Simian foamy viruses (SFV) are widespread retroviruses among non-human primates (NHP). SFV actively replicate in the oral cavity of NHP and can be transmitted to humans through NHP bites, in whom they establish a persistent infection. We aimed to study three major properties of these zoonotic retroviruses: replicative status, tropism and variability. In 14 hunters from Cameroon previously shown to be infected with a gorilla SFV strain, viral DNA could be detected by quantitative polymerase chain reaction in most samples of peripheral blood mononuclear cells (PBMCs) and saliva. The SFV DNA levels were 7.1±6.0 SFV DNA copies/10⁵ cells in PBMCs and 2.4±4.3 SFV DNA copies/10⁵ cells in saliva. In contrast, no SFV RNA was detected by qRT-PCR in either PBMCs or saliva. PBMCs populations (T4, T8, B, NK lymphocytes and monocytes) were sorted with magnetic beads before quantification of SFV DNA. Our preliminary results showed the presence of SFV DNA in all PBMCs populations at different levels.
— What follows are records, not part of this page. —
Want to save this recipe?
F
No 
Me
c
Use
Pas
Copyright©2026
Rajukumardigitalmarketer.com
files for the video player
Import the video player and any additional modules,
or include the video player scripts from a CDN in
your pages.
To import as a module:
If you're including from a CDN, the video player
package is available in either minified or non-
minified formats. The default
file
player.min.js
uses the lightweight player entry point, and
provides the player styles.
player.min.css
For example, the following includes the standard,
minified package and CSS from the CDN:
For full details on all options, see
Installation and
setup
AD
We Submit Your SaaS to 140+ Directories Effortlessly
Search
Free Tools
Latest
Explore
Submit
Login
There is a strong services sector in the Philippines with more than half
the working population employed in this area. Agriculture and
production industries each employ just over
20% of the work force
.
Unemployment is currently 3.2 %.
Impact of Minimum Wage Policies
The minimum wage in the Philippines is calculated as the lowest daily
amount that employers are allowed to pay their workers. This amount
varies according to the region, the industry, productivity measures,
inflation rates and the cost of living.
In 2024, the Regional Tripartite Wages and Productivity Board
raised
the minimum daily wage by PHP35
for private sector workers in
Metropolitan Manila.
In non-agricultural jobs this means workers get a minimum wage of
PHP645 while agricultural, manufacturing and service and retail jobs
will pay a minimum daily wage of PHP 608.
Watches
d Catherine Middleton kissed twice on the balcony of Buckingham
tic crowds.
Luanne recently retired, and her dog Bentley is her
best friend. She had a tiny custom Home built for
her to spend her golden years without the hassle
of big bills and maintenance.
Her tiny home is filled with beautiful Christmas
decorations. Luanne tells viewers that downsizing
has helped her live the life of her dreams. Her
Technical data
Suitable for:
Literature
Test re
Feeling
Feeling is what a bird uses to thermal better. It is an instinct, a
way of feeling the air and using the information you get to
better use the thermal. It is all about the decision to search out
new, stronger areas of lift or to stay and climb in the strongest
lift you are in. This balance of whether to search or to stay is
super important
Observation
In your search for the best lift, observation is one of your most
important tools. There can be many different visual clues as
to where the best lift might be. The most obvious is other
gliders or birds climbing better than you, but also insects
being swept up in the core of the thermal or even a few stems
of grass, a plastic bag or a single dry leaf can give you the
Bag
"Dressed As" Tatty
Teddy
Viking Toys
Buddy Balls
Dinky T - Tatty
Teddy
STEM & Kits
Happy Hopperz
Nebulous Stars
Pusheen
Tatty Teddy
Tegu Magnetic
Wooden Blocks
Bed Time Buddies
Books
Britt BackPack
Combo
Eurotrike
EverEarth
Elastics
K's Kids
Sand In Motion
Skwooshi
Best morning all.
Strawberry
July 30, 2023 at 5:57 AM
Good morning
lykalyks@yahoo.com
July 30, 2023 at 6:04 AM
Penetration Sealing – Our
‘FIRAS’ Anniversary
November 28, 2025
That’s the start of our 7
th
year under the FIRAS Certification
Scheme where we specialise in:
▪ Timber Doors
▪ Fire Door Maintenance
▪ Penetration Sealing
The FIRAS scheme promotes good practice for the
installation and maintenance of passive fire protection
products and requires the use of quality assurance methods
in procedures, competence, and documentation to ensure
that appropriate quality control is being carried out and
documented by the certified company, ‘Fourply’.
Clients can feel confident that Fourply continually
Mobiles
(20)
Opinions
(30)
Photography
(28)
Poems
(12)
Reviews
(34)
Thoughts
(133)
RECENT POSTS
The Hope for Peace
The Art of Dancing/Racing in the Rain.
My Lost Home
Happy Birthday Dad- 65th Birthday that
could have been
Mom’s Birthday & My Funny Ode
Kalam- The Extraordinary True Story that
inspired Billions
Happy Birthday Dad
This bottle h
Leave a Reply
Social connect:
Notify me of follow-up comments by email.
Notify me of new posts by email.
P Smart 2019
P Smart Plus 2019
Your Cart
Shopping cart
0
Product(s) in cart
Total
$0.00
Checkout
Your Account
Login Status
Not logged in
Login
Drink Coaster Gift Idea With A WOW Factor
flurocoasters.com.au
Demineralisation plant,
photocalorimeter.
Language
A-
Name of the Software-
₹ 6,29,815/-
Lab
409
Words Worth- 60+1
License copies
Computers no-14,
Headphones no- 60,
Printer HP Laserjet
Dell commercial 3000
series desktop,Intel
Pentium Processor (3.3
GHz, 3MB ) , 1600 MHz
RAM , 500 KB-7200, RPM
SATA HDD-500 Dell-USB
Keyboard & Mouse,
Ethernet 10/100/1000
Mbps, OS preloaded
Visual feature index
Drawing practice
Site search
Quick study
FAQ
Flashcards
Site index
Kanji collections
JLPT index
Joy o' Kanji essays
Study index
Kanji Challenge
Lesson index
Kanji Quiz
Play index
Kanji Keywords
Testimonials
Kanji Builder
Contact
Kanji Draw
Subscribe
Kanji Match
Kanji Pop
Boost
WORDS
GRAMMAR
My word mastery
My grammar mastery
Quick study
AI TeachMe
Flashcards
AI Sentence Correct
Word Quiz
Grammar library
We finally assessed the viral diversity in vivo. Although intra-individual SFV genetic variation was low (<0,5%) we detected some viral diversity in 3 out of 9 individuals. In one subject, genetic variation might be associated with coinfection with 2 SFV strains, while in the two other subjects, variations seemed to derive from APOBEC3 editing with a high rate of G-to-A substitutions. Our study demonstrates that SFV infection is mostly latent in PBMCs and in saliva. Such a scenario may explain the putative lack of secondary human-to-human transmissions of SFV.